Today I again spoke with our inspector to again verify he had reminded the contractor of this requirement, and he confirmed that yes, he had. Then a few minutes later he gave me and the review engineer a copy of a chain of emails where the contractor asked the developer's engineer, instead of asking the city, how to construct the sidewalk, driveway, and curb flanking the drive through the right of way. The developer's engineer had told the contractor not to carry the drive through so we took this as indication they were not planning to build it according to the plan we had.

We went to the site to check out the work I had seen last night and found that the curb flanking the proposed driveway had been poured, but the area where the sidewalk was to cross was not gapped, nor was the curb at that location at the required 2% slope – it was more like 5%. It also looked as if the curb was not even set at the elevations indicated on the plans. But our concern was the ADA compliance and the sidewalk. So the review engineer called the developer's engineer and later the contractor to indicate they would need to correct what was done to meet the necessary requirements. After a day of going back and forth discussing it, they concluded with an email indicating they would remove a section of curb on both sides so they could construct the sidewalk according to plan and meet the ADA requirements.

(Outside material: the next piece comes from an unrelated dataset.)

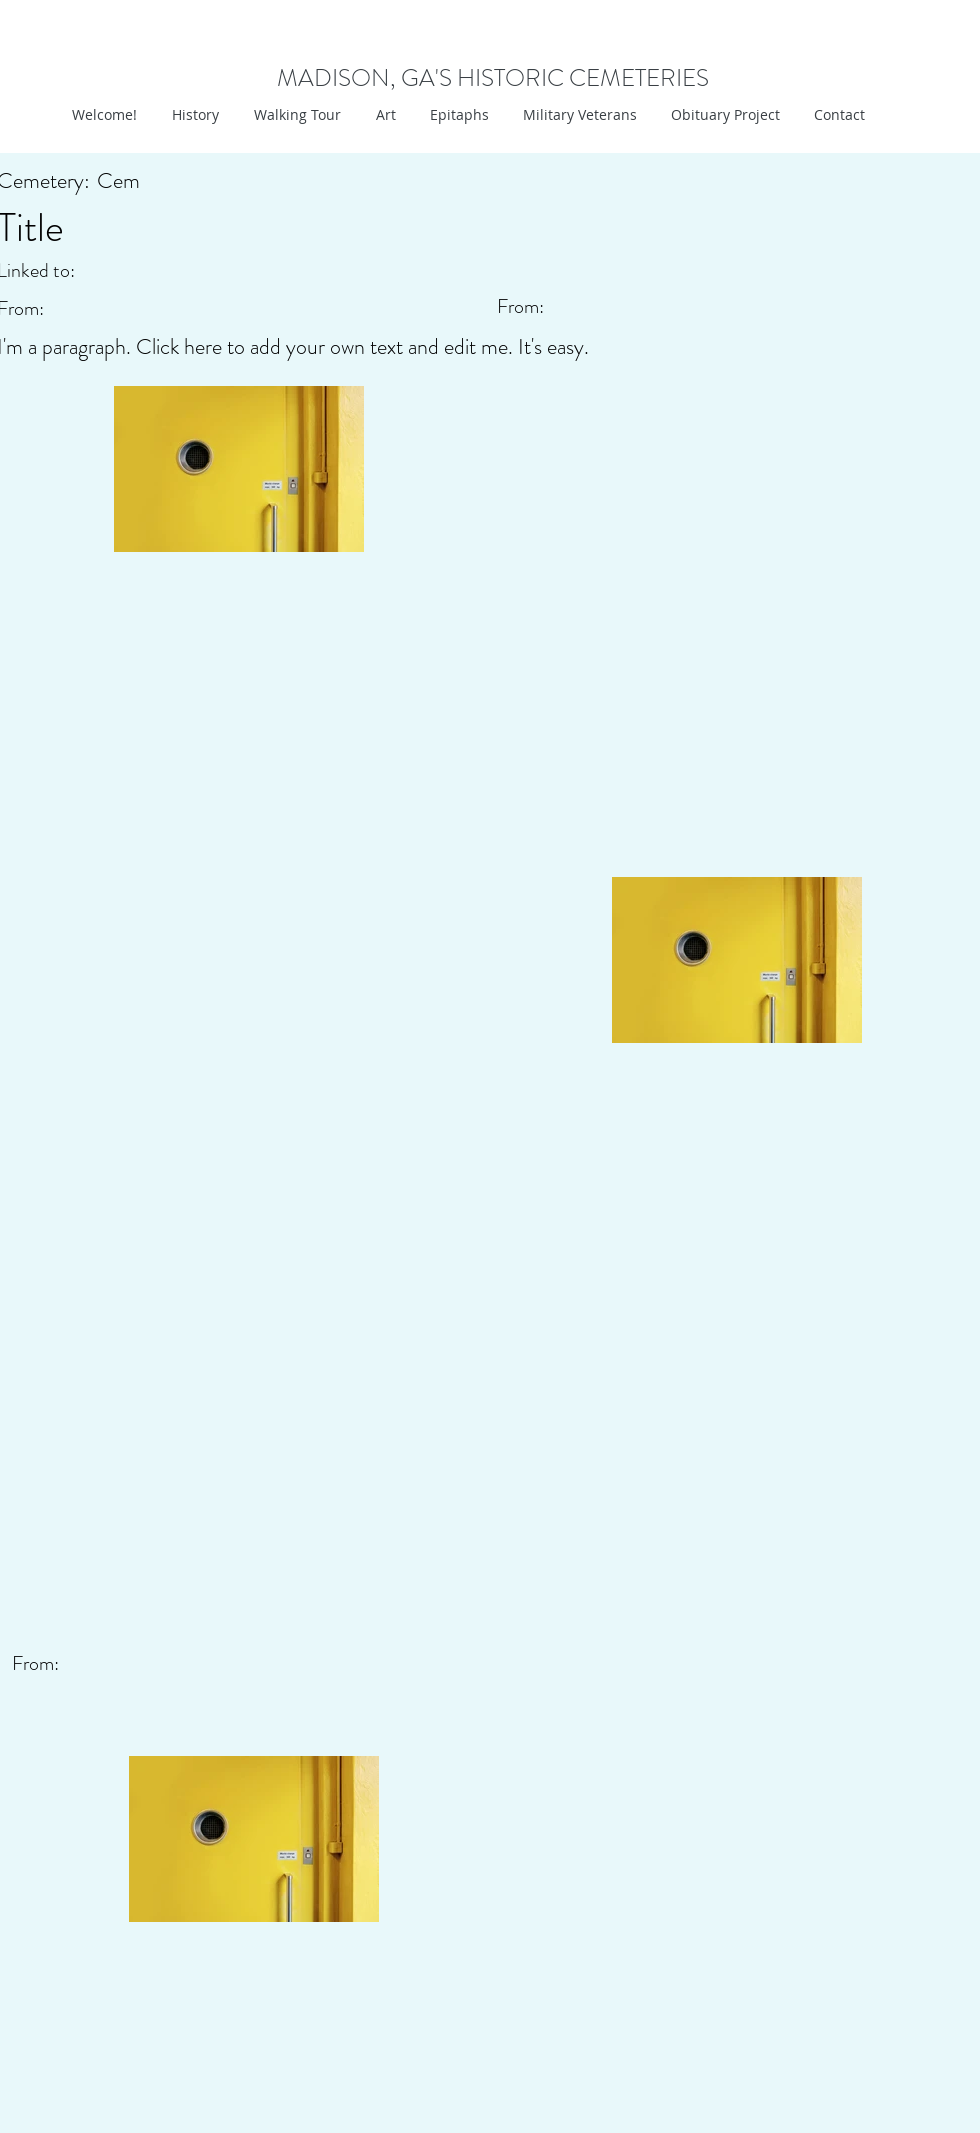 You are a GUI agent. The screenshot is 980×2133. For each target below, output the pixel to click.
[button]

Although we had some other issues flying around through the day, I think that one is representative enough as an example of what we sometimes deal with as developments are built. We have another one scheduled for construction in the near future so I am going to make sure I, along with the inspector, are there when they form it all up so we can be sure it is going in according to plan.

APWA Executive Committee Meeting

Today I was also invited to the Chicago Metro APWA executive committee meeting to talk about our chapter's possible use of social media. I had done something similar with National in early 2008 and also with our State chapter probably also in 2008. So I went anticipating a similar experience and brought similar materials and information. So unfortunately I went thinking I was sharing information about social media and how to best consider its use, but did not know they had already gone through this, and it appears decided they did not want to pursue it. So I think they believed I was there to defend its use rather than assist in understanding what it is and how to use it if they would choose to do so.

Oh well, one of the positives was that I did get to sit next to John Heinz (who told me I could share that on my blog – Hi John!) and I learned that the next time I am invited to assist an organization with social media, it might help to ask a few questions first about what they have done to date. If I had I might have found out about the previous discussions and that some were not exactly sold on the idea. The final positive outcome is that the president is very innovative and open minded and set up a committee to look into it more. And I get to be on that committee with some really cool people – yay! (And I'll be blaming this unexpected experience on the full moon too!)